Secondly, And this comes from how I’ve learned to work as a bishop.  I’ve been a priest a long time, and a bishop a long time. One way a bishop can help the system – and this is really the way I lead – is to have people directly connected to me helping different parts of the system simultaneously and making sure I was always connected to and aware of what was going on. In North Carolina I learned that it helped to have a few canons who were direct links between the congregations and the bishop.  We all worked together.  I would like to call a third Canon to the Presiding Bishop. As you know Chuck  Robertson is now serving as Canon to the Presiding Bishop for Ministries Beyond the Episcopal Church, and Michael Hunn as Canon to the Presiding Bishop for Ministry within the Episcopal Church. Both Michael and Chuck are working together with each other and with me.

If we are really going to do this evangelism and racial reconciliation for real, we got to have some hands on the ground.  We need a third canon to do this.  This canon would be Canon to the Presiding Bishop for Evangelism and Racial Reconciliation. As with the other two Canons, this canon would be responsible for carrying out the direct ministry of the Presiding Bishop in the work of evangelism and racial reconciliation, working together with our staff and church wide community toward these ends.

I have been working with Bishop Stacy Sauls as Chief Operating Officer and we spend time all the time to move forward.  Stacy is coordinating the efforts of the staff’s work.  Gay and I are in regular contact.  Michael (Barlowe) and I are in regular contact.

I know it’s kind of a buzz word these days, but I actually function pretty collaboratively.  You discern the mind of Christ better with the body than on your own.

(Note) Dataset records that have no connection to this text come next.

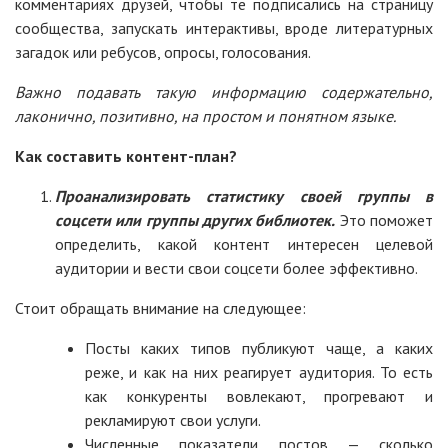
комментариях друзей, чтобы те подписались на страницу
сообщества, запускать интерактивы, вроде литературных
загадок или ребусов, опросы, голосования.
Важно подавать такую информацию содержательно,
лаконично, позитивно, на простом и понятном языке.
Как составить контент-план?
Проанализировать статистику своей группы в
соцсети или группы других библиотек.
Это поможет
определить, какой контент интересен целевой
аудитории и вести свои соцсети более эффективно.
Стоит обращать внимание на следующее:
Посты каких типов публикуют чаще, а каких
реже, и как на них реагирует аудитория. То есть
как конкуренты вовлекают, прогревают и
рекламируют свои услуги.
Численные показатели постов — сколько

So we’re going to do this together. We’re going to do the work together.

Comments

  1. Jane R. Cosby says:

    Want to offer my services as one, just rotated off Executive Council to serve in any way possible, especially in evangelism…….to further the work of the Episcopal Church under the leadership of Presiding Bishop Michael Curry.
    Jane Cosby

  2. Canon Richard Miller says:

    I have volunteered myself to lead the TEC Jesus Movement in the diocese of Southeast Florida and have advised my current and future bishops of same during our diocesan convention last weekend. Count me in!!

  3. David Benedict says:

    Is there some way I can assist with ‘reconciliation?’ Back in the first decade of the 21st century, I was Chair of the Anti-Racism Commission for about 6 years in the Diocese of Southern Virginia. Then in 2008 the Commission was allowed to lapse by the Diocese. When the just retired Presiding Bishop attended a meeting at Bruton Parish in Williamsburg, VA (my home town), I appealed to her to be sure steps were taken to undergird the efforts towards reconciliation within the Episcopal Church given some additional monies appropriated at the 78th GC. Will there be ways to engage regionally or nationally on this critical mission? Or am I left with continuing to wait for the local Diocese to get moving? My passion for the call to faith is still at work in my mind and heart…to bring the reconciling love of Christ to all!

  4. David Benedict says:

    Postscript: I want to change my last phrase from “bring” to “sharing in” the reconciling love of Christ. When I first wrote that phrase I was thinking to myself of the many times our Anti-Racism Commission members ‘took’ the Episcopal developed training program “Seeing the Face of God In Each Other” to Diocesan parishes, which had really become a deeply meaningful ‘sharing in’ the message of Jesus’ love for all, no matter what ones background.